The Democratic 2020 presidential candidates debated in New Hampshire on February 7 before the New Hampshire primary on February 11. Bernie Sanders, Tom Steyer, Elizabeth Warren, Amy Klobuchar, Andrew Yang, and Joe Biden participated. Pete Buttigieg was also present but he made no reference to climate change or related issues so he is not included in these excerpts.
[Y]ou need to rally the American people to tell the drug companies, to tell Wall Street, to tell the insurance companies, to tell the fossil fuel industry this country belongs to all of us, not a handful of special interests.
[I]f you look at every environmental group in this country, including the Sunrise organization, we’re so proud to have their support, because we have introduced the most comprehensive climate change proposal I think ever authored by a presidential candidate. But they are saying, what the environmental groups are saying, we’re simply exporting fossil fuel emissions to Mexico. There is not one word in that trade agreement. There is not one word in that trade agreement that deals with climate change and I don’t know how in 2020 you can do that. Second of all, there is, in terms of outsourcing of jobs, a major crisis in this country. Nobody believes that under this Trump trade agreement that they will not be continued and significant outsourcing of jobs into low wage Mexico, where workers are paid in some cases less than $2 an hour. So I think the right vote was the vote against that agreement. I don’t apologize for that.
But let me just pick up on a point that Tom made, which is absolutely right. Trump wants to build a wall around America. The problem is if we are going to deal with issues like climate change, not only do we in America have to take on the greed of the fossil fuel industry, we have to lead the entire world. This is not an American issue. It’s a global issue. We got to bring China and Russia and Brazil and Pakistan and India and every major country on earth into the fight against climate change. And here is my dream, maybe it’s a radical dream, but maybe just may be given the crisis of climate change, the world can understand that instead of spending $1.8 trillion dollars a year collectively on weapons of destruction designed to kill each other, maybe we pool our resources and fight our common enemy, which is climate change.
Well, the answer to your question of why we have the highest rate of childhood poverty of almost any major country on earth, disproportionately high for the African American community, by the way, is the same reason that we give massive trillion dollar tax breaks to the rich and large corporations. Same reason that we give tens of billions of dollars in subsidies and tax breaks to the fossil fuel industry, while half of our people are living paycheck to paycheck. The same reason that we have three people in America owning more wealth than the bottom half of America.

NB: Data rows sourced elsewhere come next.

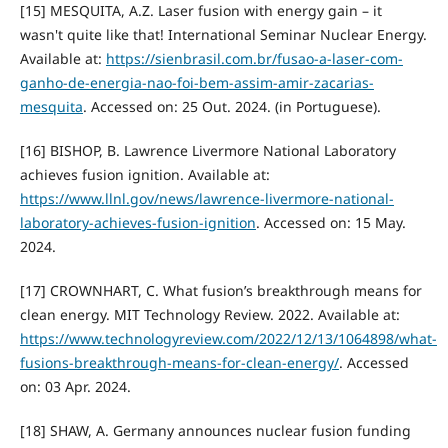
[15] MESQUITA, A.Z. Laser fusion with energy gain – it
wasn't quite like that! International Seminar Nuclear Energy.
Available at:
https://sienbrasil.com.br/fusao-a-laser-com-
ganho-de-energia-nao-foi-bem-assim-amir-zacarias-
mesquita
. Accessed on: 25 Out. 2024. (in Portuguese).
[16] BISHOP, B. Lawrence Livermore National Laboratory
achieves fusion ignition. Available at:
https://www.llnl.gov/news/lawrence-livermore-national-
laboratory-achieves-fusion-ignition
. Accessed on: 15 May.
2024.
[17] CROWNHART, C. What fusion’s breakthrough means for
clean energy. MIT Technology Review. 2022. Available at:
https://www.technologyreview.com/2022/12/13/1064898/what-
fusions-breakthrough-means-for-clean-energy/
. Accessed
on: 03 Apr. 2024.
[18] SHAW, A. Germany announces nuclear fusion funding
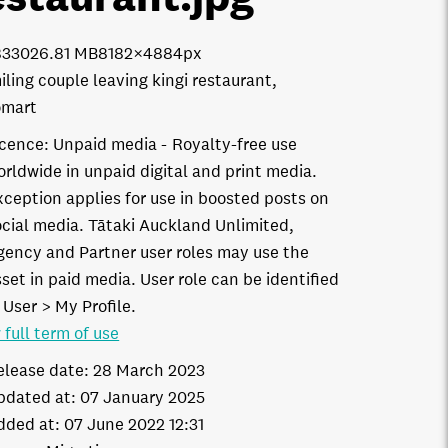
8330
26.81 MB
8182×4884px
iling couple leaving kingi restaurant,
omart
icence:
Unpaid media
Royalty-free use
orldwide in unpaid digital and print media.
xception applies for use in boosted posts on
ocial media. Tātaki Auckland Unlimited,
gency and Partner user roles may use the
set in paid media. User role can be identified
 User > My Profile.
 full term of use
elease date:
28 March 2023
pdated at:
07 January 2025
dded at:
07 June 2022 12:31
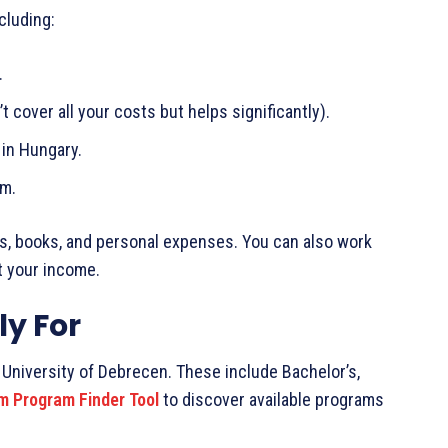
cluding:
.
t cover all your costs but helps significantly).
 in Hungary.
am.
ets, books, and personal expenses. You can also work
t your income.
y For
University of Debrecen. These include Bachelor’s,
m Program Finder Tool
to discover available programs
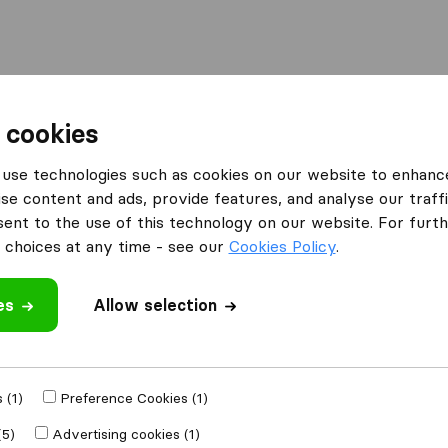
Moving Abroad
Container Shipping
Services
 cookies
use technologies such as cookies on our website to enhanc
se content and ads, provide features, and analyse our traffi
nt to the use of this technology on our website. For furthe
choices at any time - see our
Cookies Policy
.
’m moving to
es
Allow selection
Get Free
4.3
793 Google reviews
ly
 (1)
Preference Cookies (1)
(5)
Advertising cookies (1)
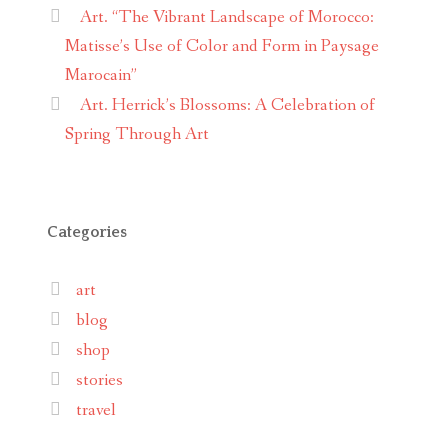
Art. “The Vibrant Landscape of Morocco:
Matisse’s Use of Color and Form in Paysage
Marocain”
Art. Herrick’s Blossoms: A Celebration of
Spring Through Art
Categories
art
blog
shop
stories
travel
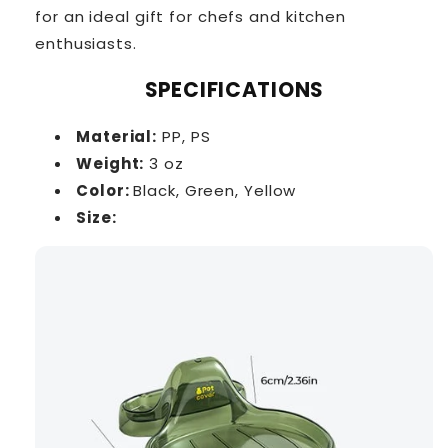
for an ideal gift for chefs and kitchen
enthusiasts.
SPECIFICATIONS
Material:
PP, PS
Weight:
3 oz
Color:
Black,
Green,
Yellow
Size:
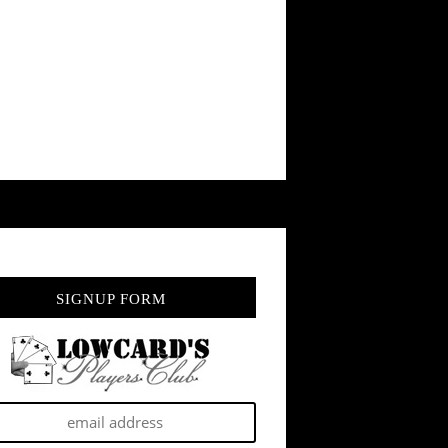
SIGNUP FORM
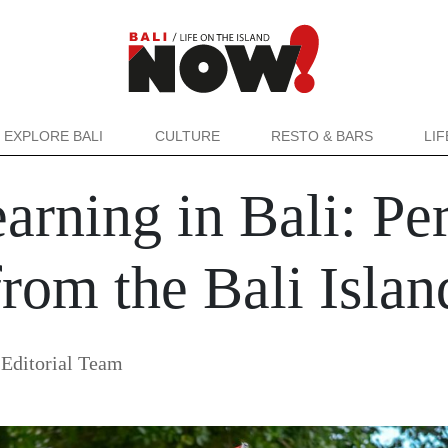
EXPLORE BALI
CULTURE
RESTO & BARS
LI
arning in Bali: Pe
from the Bali Isla
Editorial Team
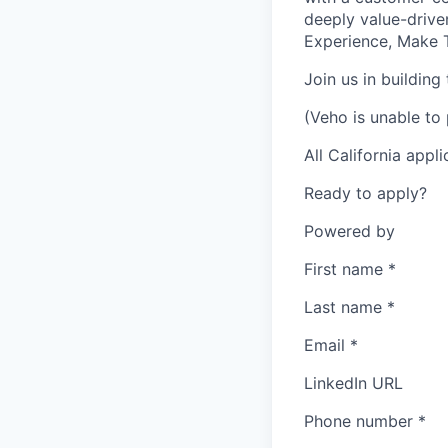
deeply value-drive
Experience, Make T
Join us in building
(Veho is unable to 
All California appl
Ready to apply?
Powered by
First name
*
Last name
*
Email
*
LinkedIn URL
Phone number
*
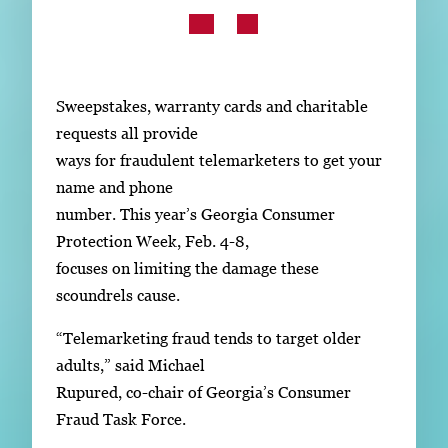
Subscribe
LinkedIn
Facebook
Instagram
Sweepstakes, warranty cards and charitable
requests all provide
ways for fraudulent telemarketers to get your
name and phone
number. This year’s Georgia Consumer
Protection Week, Feb. 4-8,
focuses on limiting the damage these
scoundrels cause.
“Telemarketing fraud tends to target older
adults,” said Michael
Rupured, co-chair of Georgia’s Consumer
Fraud Task Force.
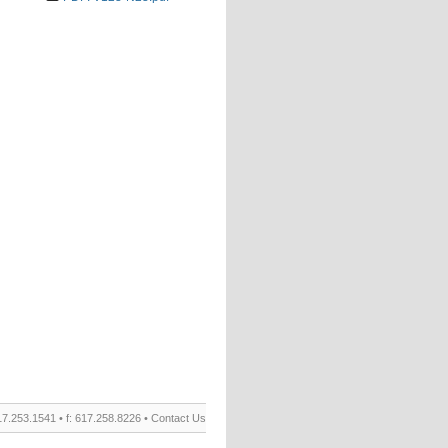
17.253.1541 • f: 617.258.8226 •
Contact Us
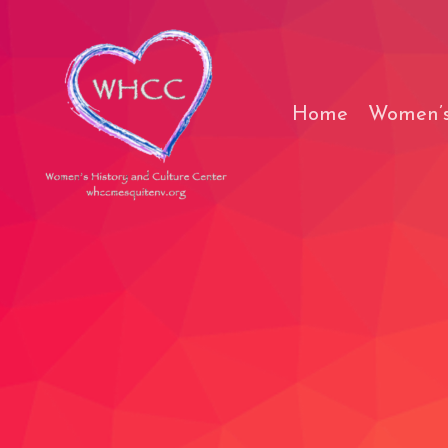
Skip
to
content
Home
Women’s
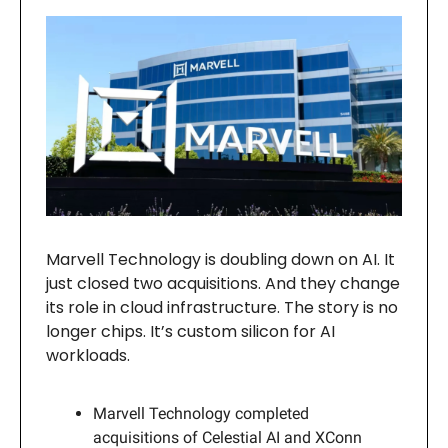
Marvell Technology is doubling down on AI. It
just closed two acquisitions. And they change
its role in cloud infrastructure. The story is no
longer chips. It’s custom silicon for AI
workloads.
Marvell Technology completed
acquisitions of Celestial AI and XConn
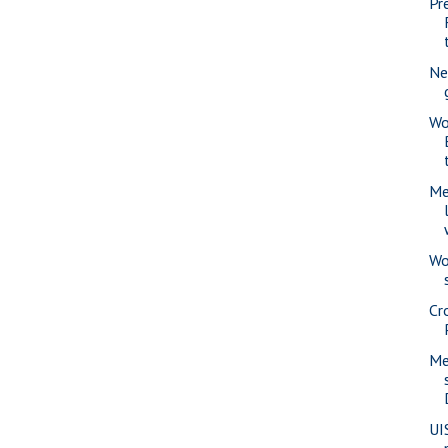
Pr
Ne
Wo
Me
Wo
Cr
Me
UI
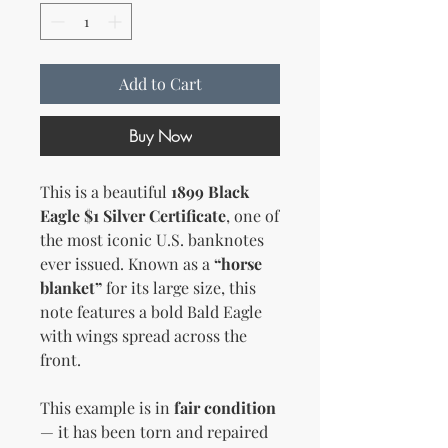
Add to Cart
Buy Now
This is a beautiful
1899 Black
Eagle $1 Silver Certificate
, one of
the most iconic U.S. banknotes
ever issued. Known as a
“horse
blanket”
for its large size, this
note features a bold Bald Eagle
with wings spread across the
front.
This example is in
fair condition
— it has been torn and repaired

Yeah, I got to agree with Bernie Sanders, I do. Senator Warren is right. Everybody wants to get into our market, and that’s how we convince them that they’ve got to be right on climate too. That we have to stop making foreign policy decisions in the old way. Yeah, of course, we want to make things better for American workers, and it’s absolutely critical that when we think about trade policy, we’re thinking about it from the point of view of the American people, not of the American corporations. That’s a huge positive change. And I agree with the senators on that, but there’s something else going on here when we think about our foreign policy. We talked about whether it was right to kill General Soleimani, and there was no discussion in that about where that leaves the United States in the community of nations around the world.
So if we actually want to be the leaders of the world, the leaders of the free world who can actually negotiate a climate treaty around the world that sticks, that makes a difference, we’re going to have to put climate first, and when we think about doing the wrong thing, the way Mr. Trump did with General Soleimani, we have to ask, does that help us build a coalition of countries around the world to do the right thing? It absolutely does not.
Being all by ourselves, being the Empire in the Star Wars movie does not put us in a position to get done what we need to get done as the leader of the free world. So in fact, the USMCA is something, that’s the first step, but the second step is exactly what Bernie Sanders is saying. Use access to our market as a negotiating thing to make sure not only that we represent American workers, but that we represent the American people in the long run and we make sure that we get a safe climate deal.
And actually this view of the world, that our response should be military is driven by our gigantic military complex and ignores the biggest problem that we face internationally in the world, which is climate change. And it cannot be solved with guns and tanks and planes. It can only be solved with diplomacy and allies and interaction with other countries. So in fact, what we are listening to right here is a discussion of 20 years of failed military action and how we should continue it and how we should continue spending $700 billion dollars a year on defense when we spend $70 billion dollars a year at the federal level on education.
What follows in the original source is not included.